*** Given data Section Begins ***

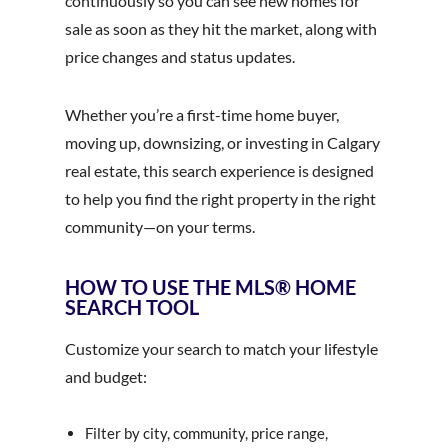
continuously so you can see new homes for
sale as soon as they hit the market, along with
price changes and status updates.
Whether you’re a first-time home buyer,
moving up, downsizing, or investing in Calgary
real estate, this search experience is designed
to help you find the right property in the right
community—on your terms.
HOW TO USE THE MLS® HOME
SEARCH TOOL
Customize your search to match your lifestyle
and budget:
Filter by city, community, price range,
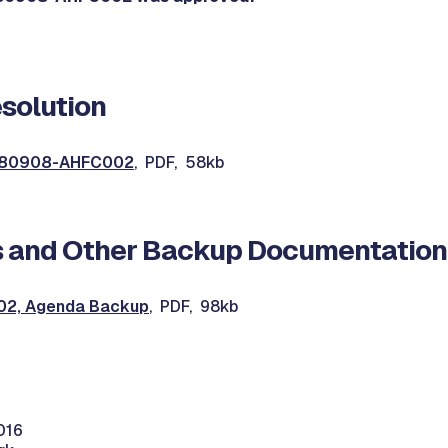
solution
0080908-AHFC002
, PDF, 58kb
 and Other Backup Documentation
2, Agenda Backup
, PDF, 98kb
016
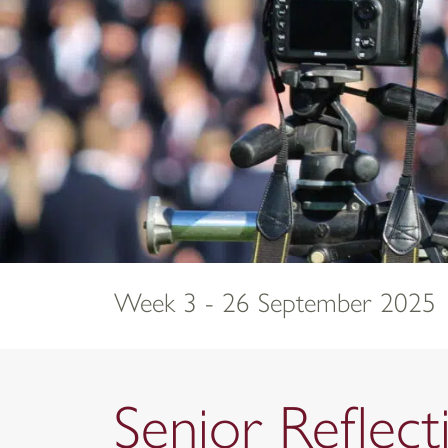
Week 3 - 26 September 2025
Senior Refle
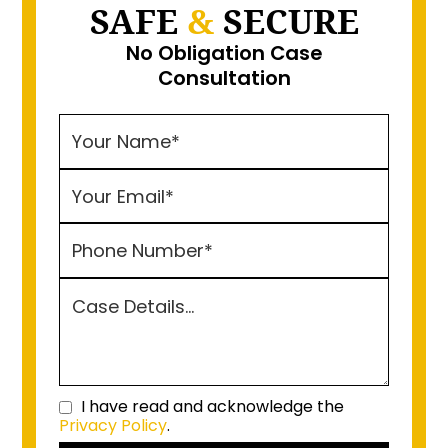
SAFE
&
SECURE
No Obligation Case
Consultation
I have read and acknowledge the
Privacy Policy
.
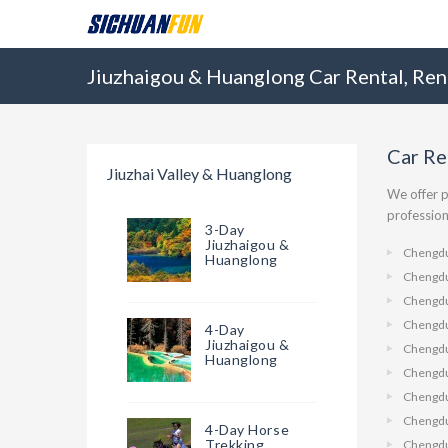
Jiuzhaigou & Huanglong Car Rental, Ren
Car Re
Jiuzhai Valley & Huanglong
We offer p
profession
3-Day
Jiuzhaigou &
Chengdu
Huanglong
Chengdu
Chengdu
Chengd
4-Day
Jiuzhaigou &
Chengdu
Huanglong
Chengdu
Chengd
Chengdu
4-Day Horse
Trekking
Chengdu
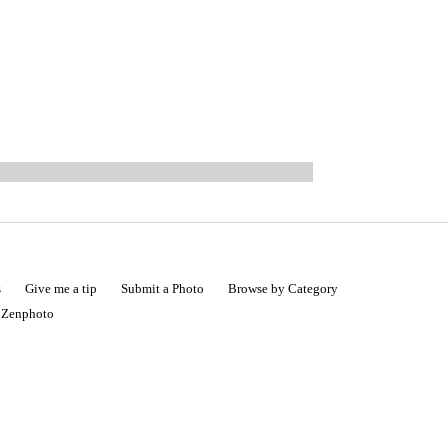
s
Give me a tip
Submit a Photo
Browse by Category
|
Zenphoto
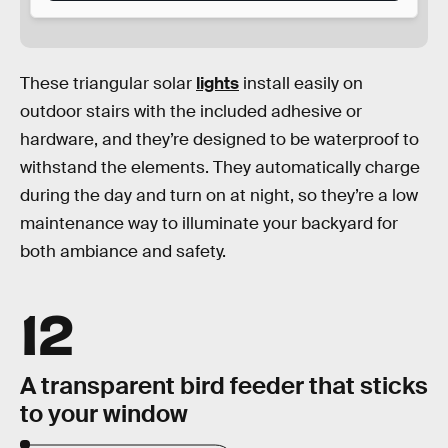
These triangular solar
lights
install easily on
outdoor stairs with the included adhesive or
hardware, and they’re designed to be waterproof to
withstand the elements. They automatically charge
during the day and turn on at night, so they’re a low
maintenance way to illuminate your backyard for
both ambiance and safety.
12
A transparent bird feeder that sticks
to your window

*** Given data Section Ends ***

### Work to complete
Going by the data above, give back only the lines from the one containing "Whether you’re a" through the one containing "Week 3 - 26 September 2025", exactly as they stand, both ends included and no images.

### Finished task
Whether you’re a first-time home buyer,
moving up, downsizing, or investing in Calgary
real estate, this search experience is designed
to help you find the right property in the right
community—on your terms.
HOW TO USE THE MLS® HOME
SEARCH TOOL
Customize your search to match your lifestyle
and budget:
Filter by city, community, price range,
solution
0080908-AHFC002
, PDF, 58kb
 and Other Backup Documentation
2, Agenda Backup
, PDF, 98kb
016
Week 3 - 26 September 2025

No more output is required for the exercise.